The ruling stated further that, “the position of the Law is clear on orders of the court must be obeyed. In the case of NGERE V. OKURUKET (2014) 11 NWLR (PT 1417) S.C. 147 P. 173 PARAGRAPHS E-F. The Supreme Court held: “The Judgment of a Court of competent jurisdiction subsists until upset on appeal. While a Judgment subsists every person affected by it or against whom an order is made must obey it even if it appears wrong.”

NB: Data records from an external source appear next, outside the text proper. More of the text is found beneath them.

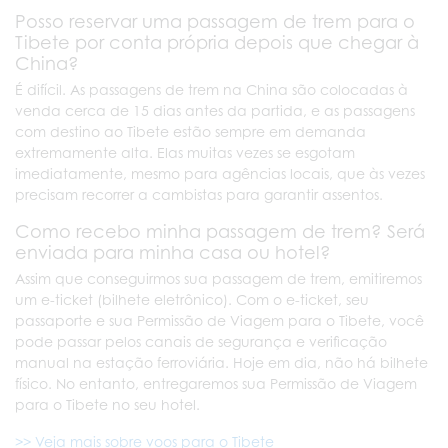
Posso reservar uma passagem de trem para o
Tibete por conta própria depois que chegar à
China?
É difícil. As passagens de trem na China são colocadas à
venda cerca de 15 dias antes da partida, e as passagens
com destino ao Tibete estão sempre em demanda
extremamente alta. Elas muitas vezes se esgotam
imediatamente, mesmo para agências locais, que às vezes
precisam recorrer a cambistas para garantir assentos.
Como recebo minha passagem de trem? Será
enviada para minha casa ou hotel?
Assim que conseguirmos sua passagem de trem, emitiremos
um e-ticket (bilhete eletrônico). Com o e-ticket, seu
passaporte e sua Permissão de Viagem para o Tibete, você
pode passar pelos canais de segurança e verificação
manual na estação ferroviária. Hoje em dia, não há bilhete
físico. No entanto, entregaremos sua Permissão de Viagem
para o Tibete no seu hotel.
>> Veja mais sobre voos para o Tibete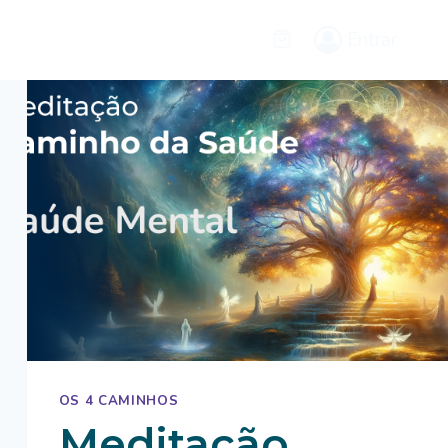
Entrar
OS 4 CAMINHOS
Meditação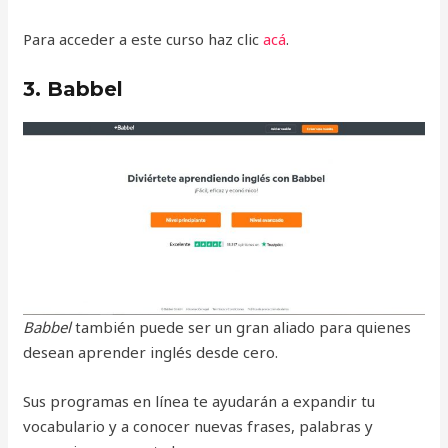
Para acceder a este curso haz clic
acá
.
3. Babbel
Babbel
también puede ser un gran aliado para quienes
desean aprender inglés desde cero.
Sus programas en línea te ayudarán a expandir tu
vocabulario y a conocer nuevas frases, palabras y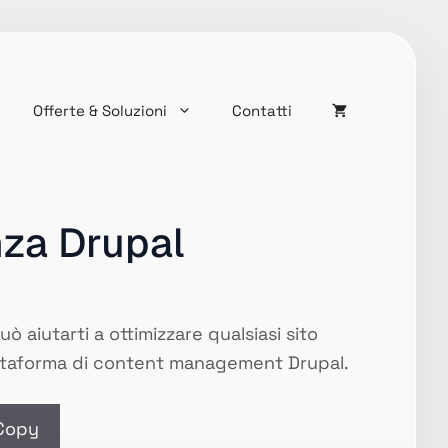
Offerte & Soluzioni
Contatti
za Drupal
 aiutarti a ottimizzare qualsiasi sito
iattaforma di content management Drupal.
Copy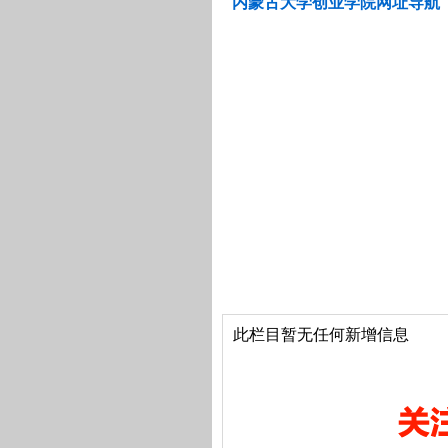
内蒙古大学创业学院网址导航
此栏目暂无任何新增信息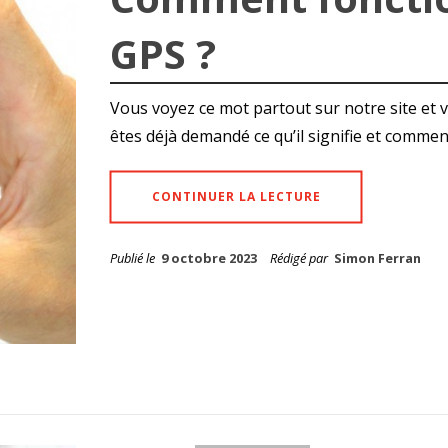
GPS ?
Vous voyez ce mot partout sur notre site et 
êtes déjà demandé ce qu’il signifie et comment 
CONTINUER LA LECTURE
Publié le
9 octobre 2023
Rédigé par
Simon Ferran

“It is noted that during the proceedings of 22nd October 2025 before this Honourable Court, this court directed that its interim orders made on 23rd September 2025 would remain in effect until set aside. The 1st and 2nd Defendant’s counsel, Mr. Bidemi Ademola-Bello SAN, equally undertook to abide by the decision of this Honourable Court. A certified true copy of the record of proceedings of this Honourable Court on 22nd October 2025 was attached with as Exhibits “C”.
“Therefore, I agree with counsel for the Plaintiff Mr. Abiodun Layonu SAN that the appearance of Mr. Oluseye Opasanya SAN at the proceedings of the Court purportedly being appointed by a receiver on the 26th November 2025 was an act carried out in violation of the valid and subsisting orders of this court made in this suit on 23rd September 2025 and re-affirmed during the proceedings of 22nd October 2025.”
Together, both rulings underscored the judiciary’s intolerance for procedural abuses, conflicting representations, and attempts to subvert the authority of subsisting court orders in high-stakes commercial litigation.